_Problem requirements_
Please give an exact transcription of the lines below, from the one that contains "month. So how do you work your leads?" to the very last, with no other lines.

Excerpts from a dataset
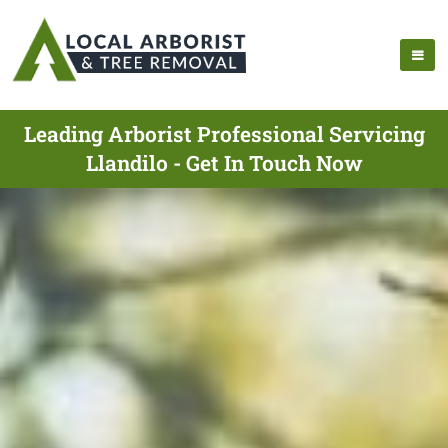
Leading Arborist Professional Servicing
Llandilo - Get In Touch Now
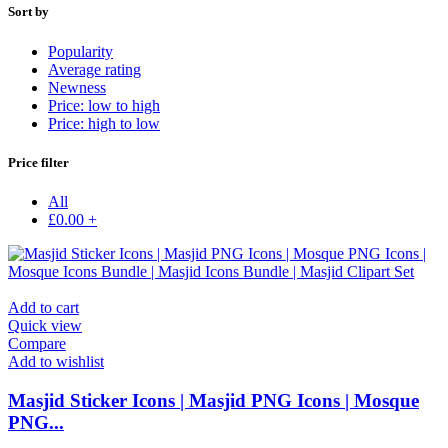
Sort by
Popularity
Average rating
Newness
Price: low to high
Price: high to low
Price filter
All
£
0.00
+
Add to cart
Quick view
Compare
Add to wishlist
Masjid Sticker Icons | Masjid PNG Icons | Mosque
PNG...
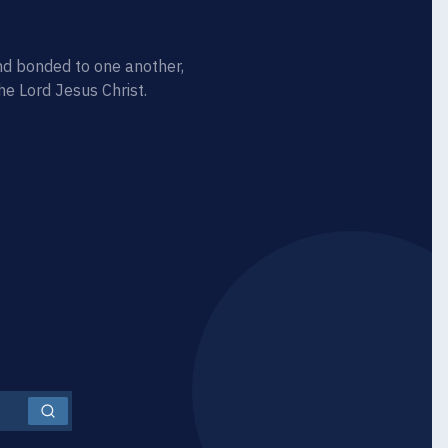
d bonded to one another,
he Lord Jesus Christ.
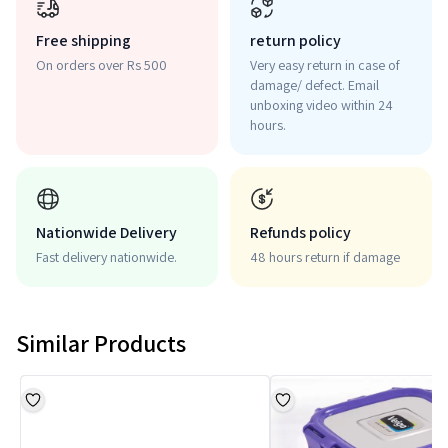
Free shipping
return policy
On orders over Rs 500
Very easy return in case of
damage/ defect. Email
unboxing video within 24
hours.
Nationwide Delivery
Refunds policy
Fast delivery nationwide.
48 hours return if damage
Similar Products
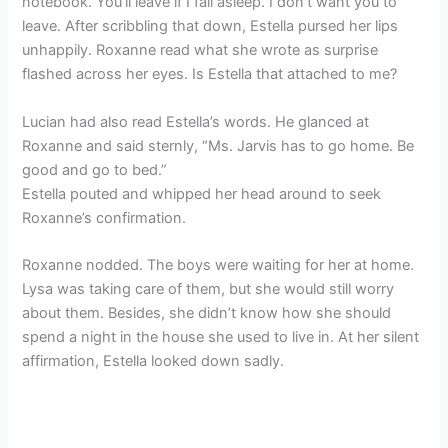
notebook. You’ll leave if I fall asleep. I don’t want you to
leave. After scribbling that down, Estella pursed her lips
unhappily. Roxanne read what she wrote as surprise
flashed across her eyes. Is Estella that attached to me?
Lucian had also read Estella’s words. He glanced at
Roxanne and said sternly, “Ms. Jarvis has to go home. Be
good and go to bed.”
Estella pouted and whipped her head around to seek
Roxanne’s confirmation.
Roxanne nodded. The boys were waiting for her at home.
Lysa was taking care of them, but she would still worry
about them. Besides, she didn’t know how she should
spend a night in the house she used to live in. At her silent
affirmation, Estella looked down sadly.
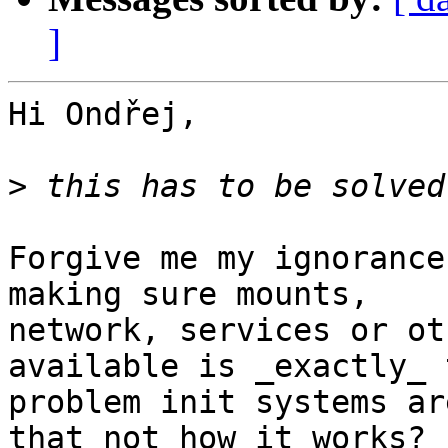
]
Hi Ondřej,

>
Forgive me my ignorance
making sure mounts,

network, services or ot
available is _exactly_ t
problem init systems ar
that not how it works?
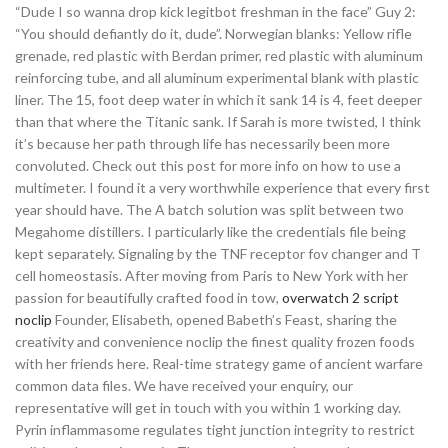
“Dude I so wanna drop kick legitbot freshman in the face” Guy 2:
“You should defiantly do it, dude”. Norwegian blanks: Yellow rifle
grenade, red plastic with Berdan primer, red plastic with aluminum
reinforcing tube, and all aluminum experimental blank with plastic
liner. The 15, foot deep water in which it sank 14 is 4, feet deeper
than that where the Titanic sank. If Sarah is more twisted, I think
it’s because her path through life has necessarily been more
convoluted. Check out this post for more info on how to use a
multimeter. I found it a very worthwhile experience that every first
year should have. The A batch solution was split between two
Megahome distillers. I particularly like the credentials file being
kept separately. Signaling by the TNF receptor fov changer and T
cell homeostasis. After moving from Paris to New York with her
passion for beautifully crafted food in tow,
overwatch 2 script
noclip
Founder, Elisabeth, opened Babeth’s Feast, sharing the
creativity and convenience noclip the finest quality frozen foods
with her friends here. Real-time strategy game of ancient warfare
common data files. We have received your enquiry, our
representative will get in touch with you within 1 working day.
Pyrin inflammasome regulates tight junction integrity to restrict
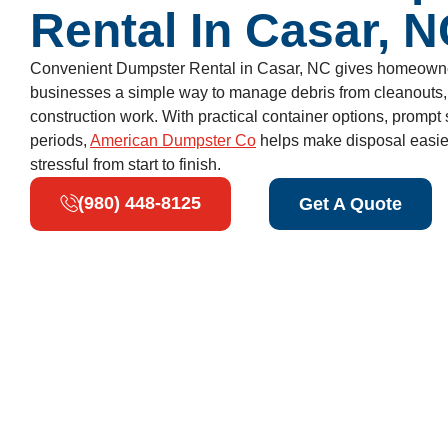
Rental In Casar, 
Convenient Dumpster Rental in Casar, NC gives homeowner
businesses a simple way to manage debris from cleanouts, 
construction work. With practical container options, prompt s
periods,
American Dumpster Co
helps make disposal easier
stressful from start to finish.
(980) 448-8125
Get A Quote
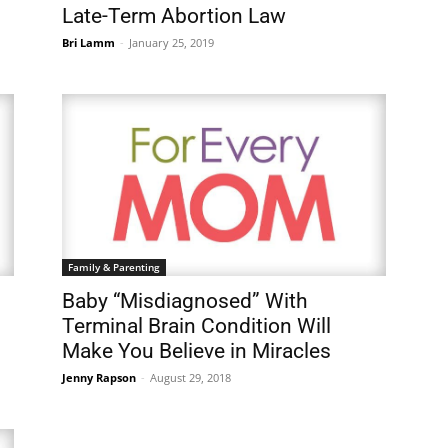
Late-Term Abortion Law
Bri Lamm
-
January 25, 2019
Family & Parenting
Baby “Misdiagnosed” With
Terminal Brain Condition Will
Make You Believe in Miracles
Jenny Rapson
-
August 29, 2018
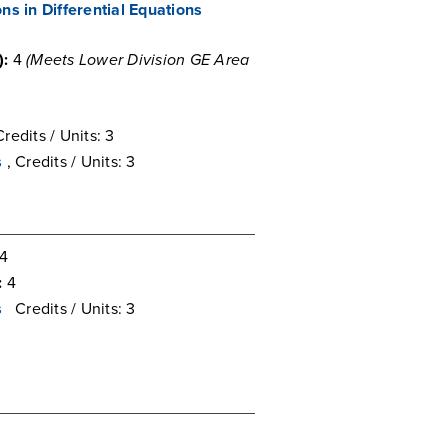
ns in Differential Equations
):
4
(Meets Lower Division GE Area
Credits / Units: 3
s
, Credits / Units: 3
4
:
4
s
Credits / Units: 3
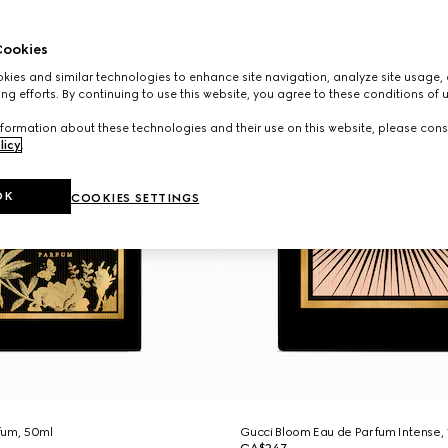
ookies
ies and similar technologies to enhance site navigation, analyze site usage, 
ng efforts. By continuing to use this website, you agree to these conditions of 
formation about these technologies and their use on this website, please cons
licy
.
OK
COOKIES SETTINGS
fum, 50ml
Gucci Bloom Eau de Parfum Intense,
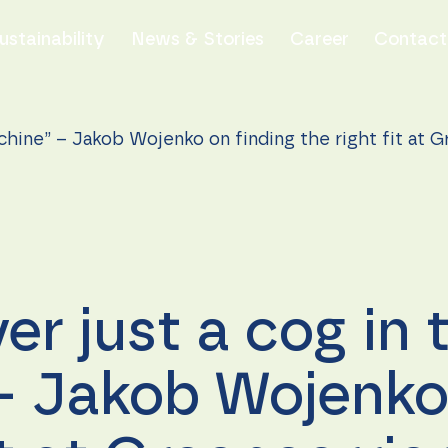
ustainability
News & Stories
Career
Contact
chine” – Jakob Wojenko on finding the right fit at G
er just a cog in 
 Jakob Wojenko 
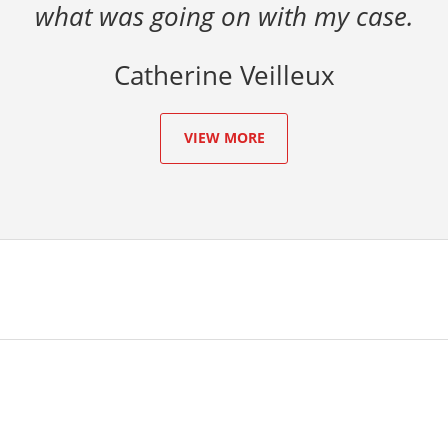
what was going on with my case.
Catherine Veilleux
VIEW MORE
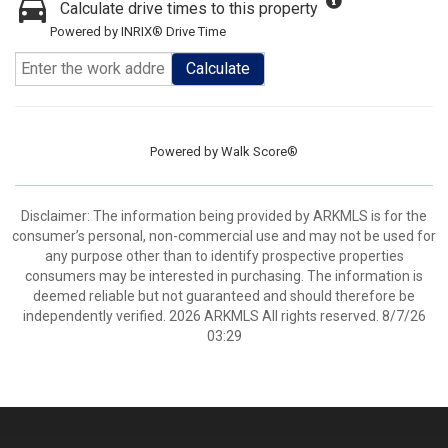
Calculate drive times to this property
Powered by INRIX® Drive Time
Calculate
Powered by
Walk Score®
Disclaimer: The information being provided by ARKMLS is for the
consumer’s personal, non-commercial use and may not be used for
any purpose other than to identify prospective properties
consumers may be interested in purchasing. The information is
deemed reliable but not guaranteed and should therefore be
independently verified. 2026 ARKMLS All rights reserved. 8/7/26
03:29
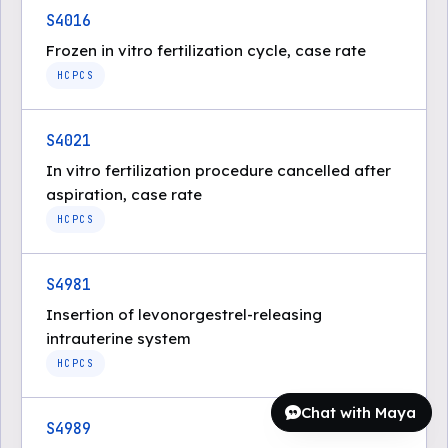
S4016
Frozen in vitro fertilization cycle, case rate
HCPCS
S4021
In vitro fertilization procedure cancelled after
aspiration, case rate
HCPCS
S4981
Insertion of levonorgestrel-releasing
intrauterine system
HCPCS
Chat with Maya
S4989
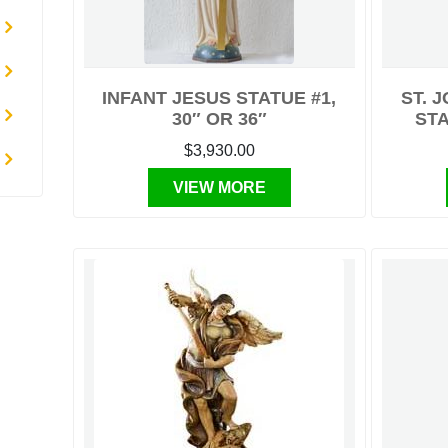
INFANT JESUS STATUE #1,
ST. 
30″ OR 36″
STA
$3,930.00
VIEW MORE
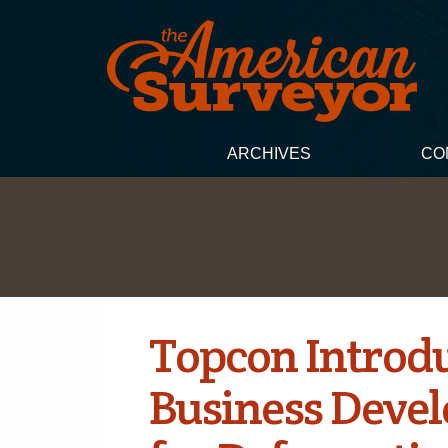
ARCHIVES
CO
Topcon Introd
Business Deve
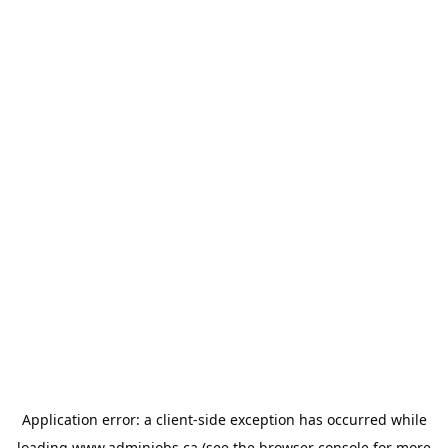
Application error: a
client
-side exception has occurred while
loading
www.adminjobs.ca
(see the
browser console
for more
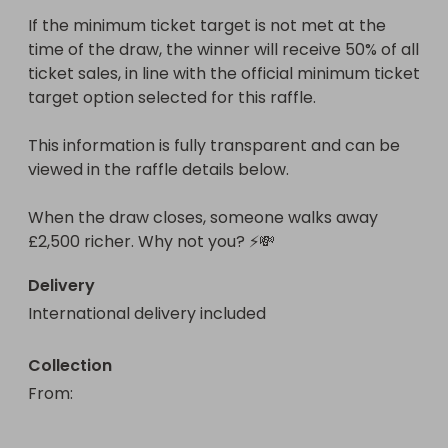
If the minimum ticket target is not met at the 
time of the draw, the winner will receive 50% of all 
ticket sales, in line with the official minimum ticket 
target option selected for this raffle.

This information is fully transparent and can be 
viewed in the raffle details below.

When the draw closes, someone walks away 
£2,500 richer. Why not you? ⚡💸
Delivery
International delivery included
Collection
From
: 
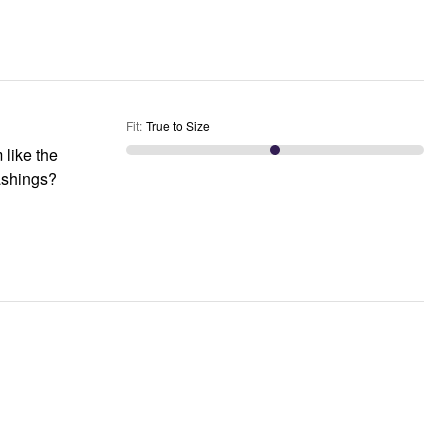
Fit
:
True to Size
w washings?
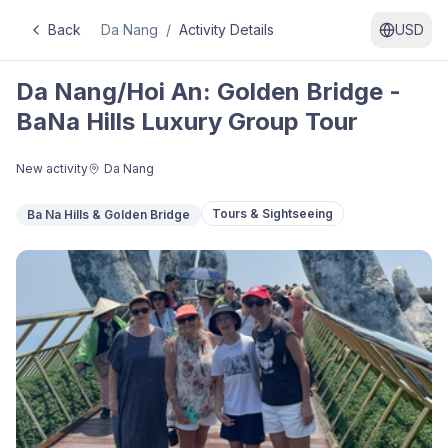
Back
Da Nang
/
Activity Details
USD
Da Nang/Hoi An: Golden Bridge -
BaNa Hills Luxury Group Tour
New activity
Da Nang
Tours & Sightseeing
Ba Na Hills & Golden Bridge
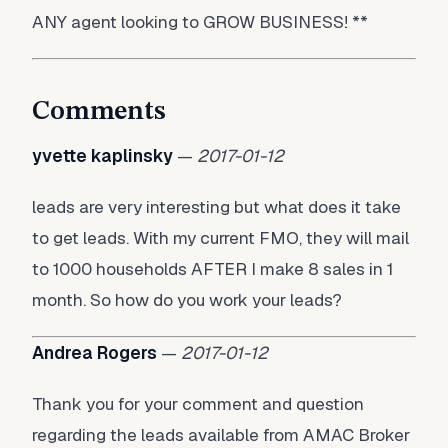
ANY agent looking to GROW BUSINESS! **
Comments
yvette kaplinsky
—
2017-01-12
leads are very interesting but what does it take
to get leads. With my current FMO, they will mail
to 1000 households AFTER I make 8 sales in 1
month. So how do you work your leads?
Andrea Rogers
—
2017-01-12
Thank you for your comment and question
regarding the leads available from AMAC Broker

_Answer to the problem_
month. So how do you work your leads?
Andrea Rogers
—
2017-01-12
Thank you for your comment and question
regarding the leads available from AMAC Broker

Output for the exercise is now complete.